Serba salah memang...

Pernah suatu ketika suami bercerita kepada saya, tentang pengalaman seorang remaja SMA yang (kalau tidak salah) memutuskan menjauhi medsos selama 10 hari, hasilnya si remaja merasa hidupnya lebih bermakna.

Lalu bagaimana dengan kami?

Saya sempat mengajukan ke suami untuk mencoba menjauhi medsos yang bersarti sedikit menjauhi gadget secara bertahap, mungkin bisa dicoba dari 2 hari kemudian bertingkat 4 hari, 6 hari hingga mungkin akhirnya 10 hari.

Belum juga dicoba, suami sudah keberatan. Alasannya simple, karena hal tersebut akan menyulitkan rekan kerja maupun klien kantornya untuk bisa menghubunginya. Saya nggak bisa protes sih ya, karena dulu memang awalnya suami tidak mau menggunakan whatsapp, dengan alasan toh masih ada sms. Faktanya seiring waktu, jika suami tak mau mengikuti perkembangan jaman, suami bisa ikut tergerus dengan arus. Ah pengen nangis lagi saya nulisnya ...

Senada dengan saya, di handphone suami juga entah ada berapa banyak grup whatsapp yang isinya hampir semua membahas tentang pekerjaan kantor. Ditambah grup kompleks (tetangga) dan alumni sekolah. Tidak ada peraturan pasti jam berapa chat bisa dimulai, dan harus berhenti.

Jam berapapun chat bebas bersaut-sautan di grup...

Sejauh itu saya belum pernah merasa terganggu, harapannya kami masih bisa mengabaikan chat yang bersaut-sautan tersebut saat berada di rumah.

Faktanya terkadang, ketika ada kerabat, teman yang butuh dengan kami dan mencari kami di grup entah jam berapapun itu, biasanya akan ada teman lainnya yang menyarankan, "Japri saja mas/mbak! Kali aja belum tidur!". Kalau di japri nggak bisa langsung telepon saja. Begitu kira-kira yang sering kami alami saat ini.

No, saya tidak menyalahkan teman-teman semua, karena saya sendiri dan suami adakalanya berada di posisi itu. Ketika kami butuh menghubungi seseorang, padahal seharusnya bisa ditunda sebentar menunggu waktu malam berlalu sejenak.

Lalu, kalau sudah tahu jika kita menghubungi di jam tersebut bisa mengganggu privasi orang, kenapa masih kita lakukan? Lagi-lagi ada saja alasannya, nanti kalau ditunda-tunda keburu lupa. Selain alasan tersebut tanpa disadari karena kita merasa mudahnya akses yang kita miliki membuat kita mengabaikan privasi yang dimiliki orang lain.

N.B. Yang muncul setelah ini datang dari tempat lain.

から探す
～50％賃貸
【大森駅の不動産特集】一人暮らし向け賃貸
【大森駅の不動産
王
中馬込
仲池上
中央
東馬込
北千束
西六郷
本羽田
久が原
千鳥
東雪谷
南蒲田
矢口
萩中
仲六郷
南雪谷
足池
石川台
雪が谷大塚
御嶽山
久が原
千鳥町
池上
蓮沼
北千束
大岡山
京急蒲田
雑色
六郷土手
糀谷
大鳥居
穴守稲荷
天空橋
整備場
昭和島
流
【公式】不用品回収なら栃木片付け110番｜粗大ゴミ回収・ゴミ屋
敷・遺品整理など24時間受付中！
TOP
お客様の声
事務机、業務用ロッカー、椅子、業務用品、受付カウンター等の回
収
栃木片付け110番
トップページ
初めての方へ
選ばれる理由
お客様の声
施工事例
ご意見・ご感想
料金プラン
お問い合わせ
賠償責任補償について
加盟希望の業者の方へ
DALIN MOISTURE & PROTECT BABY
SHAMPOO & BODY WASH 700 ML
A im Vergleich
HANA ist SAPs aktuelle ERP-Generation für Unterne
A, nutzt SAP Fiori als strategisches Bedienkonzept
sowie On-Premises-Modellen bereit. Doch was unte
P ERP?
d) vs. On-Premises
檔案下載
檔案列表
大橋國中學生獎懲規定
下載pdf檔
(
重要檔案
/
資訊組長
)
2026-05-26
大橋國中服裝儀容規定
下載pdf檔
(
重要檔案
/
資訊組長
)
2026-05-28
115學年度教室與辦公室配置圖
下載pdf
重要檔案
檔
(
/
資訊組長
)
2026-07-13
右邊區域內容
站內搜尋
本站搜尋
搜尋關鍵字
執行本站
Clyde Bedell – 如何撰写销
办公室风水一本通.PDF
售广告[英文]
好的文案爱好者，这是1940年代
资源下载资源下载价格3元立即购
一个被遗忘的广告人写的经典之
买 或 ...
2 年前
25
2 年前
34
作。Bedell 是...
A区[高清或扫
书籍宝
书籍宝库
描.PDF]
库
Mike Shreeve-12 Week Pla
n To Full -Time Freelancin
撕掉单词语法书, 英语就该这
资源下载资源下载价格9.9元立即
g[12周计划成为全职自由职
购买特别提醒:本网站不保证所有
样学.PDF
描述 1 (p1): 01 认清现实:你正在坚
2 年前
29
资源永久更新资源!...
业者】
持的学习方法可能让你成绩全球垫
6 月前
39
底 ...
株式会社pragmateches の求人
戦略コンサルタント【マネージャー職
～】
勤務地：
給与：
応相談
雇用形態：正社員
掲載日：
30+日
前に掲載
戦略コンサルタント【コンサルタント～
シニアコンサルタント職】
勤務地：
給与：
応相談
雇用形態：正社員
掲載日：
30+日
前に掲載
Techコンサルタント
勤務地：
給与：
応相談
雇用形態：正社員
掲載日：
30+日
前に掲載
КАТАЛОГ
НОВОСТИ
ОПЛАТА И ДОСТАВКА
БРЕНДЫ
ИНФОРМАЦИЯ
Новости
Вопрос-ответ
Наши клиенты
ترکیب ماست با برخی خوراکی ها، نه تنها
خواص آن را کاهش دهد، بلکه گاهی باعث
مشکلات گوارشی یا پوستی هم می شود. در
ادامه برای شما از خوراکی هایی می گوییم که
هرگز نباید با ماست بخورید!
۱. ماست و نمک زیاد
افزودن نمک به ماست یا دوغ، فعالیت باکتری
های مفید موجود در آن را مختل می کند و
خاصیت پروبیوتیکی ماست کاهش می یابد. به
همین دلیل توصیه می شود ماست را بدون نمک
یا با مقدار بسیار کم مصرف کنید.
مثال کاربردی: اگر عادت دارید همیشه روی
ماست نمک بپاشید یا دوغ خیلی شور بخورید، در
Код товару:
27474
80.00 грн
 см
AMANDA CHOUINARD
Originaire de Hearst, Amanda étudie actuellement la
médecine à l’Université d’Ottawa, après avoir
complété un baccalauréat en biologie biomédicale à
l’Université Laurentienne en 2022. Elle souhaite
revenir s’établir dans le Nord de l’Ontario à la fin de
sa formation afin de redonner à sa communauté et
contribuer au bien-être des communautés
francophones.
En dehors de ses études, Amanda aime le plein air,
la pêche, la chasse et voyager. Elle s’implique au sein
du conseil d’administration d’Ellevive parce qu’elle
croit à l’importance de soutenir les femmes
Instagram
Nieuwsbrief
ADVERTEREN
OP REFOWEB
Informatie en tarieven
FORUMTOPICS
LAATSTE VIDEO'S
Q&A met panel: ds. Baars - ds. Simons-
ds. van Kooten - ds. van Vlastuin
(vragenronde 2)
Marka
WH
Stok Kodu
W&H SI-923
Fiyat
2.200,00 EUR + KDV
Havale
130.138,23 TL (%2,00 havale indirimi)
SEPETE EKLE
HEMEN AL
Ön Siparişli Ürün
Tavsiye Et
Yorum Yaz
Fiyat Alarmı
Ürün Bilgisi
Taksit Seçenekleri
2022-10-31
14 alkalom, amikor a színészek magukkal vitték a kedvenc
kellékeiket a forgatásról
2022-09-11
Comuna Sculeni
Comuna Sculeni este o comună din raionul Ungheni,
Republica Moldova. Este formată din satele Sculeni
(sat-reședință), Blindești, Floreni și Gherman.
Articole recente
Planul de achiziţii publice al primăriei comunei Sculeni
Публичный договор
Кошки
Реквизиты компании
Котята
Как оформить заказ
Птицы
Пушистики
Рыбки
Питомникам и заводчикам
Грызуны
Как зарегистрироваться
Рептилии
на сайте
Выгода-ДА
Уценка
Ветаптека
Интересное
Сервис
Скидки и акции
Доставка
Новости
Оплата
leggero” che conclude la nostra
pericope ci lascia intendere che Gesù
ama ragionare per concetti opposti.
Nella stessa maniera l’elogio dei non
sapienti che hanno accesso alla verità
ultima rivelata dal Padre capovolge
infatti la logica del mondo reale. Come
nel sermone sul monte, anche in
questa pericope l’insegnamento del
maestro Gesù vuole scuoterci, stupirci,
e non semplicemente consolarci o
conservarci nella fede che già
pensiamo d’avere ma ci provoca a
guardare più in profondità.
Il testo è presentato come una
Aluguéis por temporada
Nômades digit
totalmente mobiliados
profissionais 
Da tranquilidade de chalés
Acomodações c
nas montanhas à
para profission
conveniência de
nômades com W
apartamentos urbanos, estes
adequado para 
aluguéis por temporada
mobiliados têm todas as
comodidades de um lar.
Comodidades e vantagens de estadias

Saya sebenarnya sangat terinpirasi dengan 3 fasilitator yang ada di kelas online Matrikulasi Institut Ibu Profesional.
Dimana seringkali saya mendapat kalimat, "Oke sudah satu jam saya menemani teman-teman disini, sekarang waktunya saya undur diri".
Awal-awal saya merasa aneh mendapati hal tersebut. Ditambah adanya ketentuan di grup tentang Gadget Free Day On Sunday (semoga saya tidak salah dengan istilah tersebut yang sering disingkat dengan GFOs).

Dimana hal yang mungkin dianggap sepele untuk sebagian orang, menjadi sangat bermakna bagi saya utamanya. Yah, dengan diberlakukannya durasi time berapa lama kita bisa ngobrol di chat setidaknya kita bisa mengontrol waktu kita agar tak terlalu over time saat menggunakan gadget, yang mungkin justru bisa berakhir merenggut privasi kita dengan keluarga kita.

Begitu juga dengan adanya GFOs, juga menurut saya itu merupakan salah satu langkah kita untuk menghargai privasi orang lain, yang mungkin ingin menghabiskan waktu berkualitas bersama keluarga, setelah seminggu penuh disibukkan dengan pekerjaan yang menguras tenaga dan pikiran.
Ternyata saya juga tidak hanya menemui hal tersebut di satu grup yang saya ikuti. Ada juga grup lain, dimana disana juga diberlakukan jam berdiskusi.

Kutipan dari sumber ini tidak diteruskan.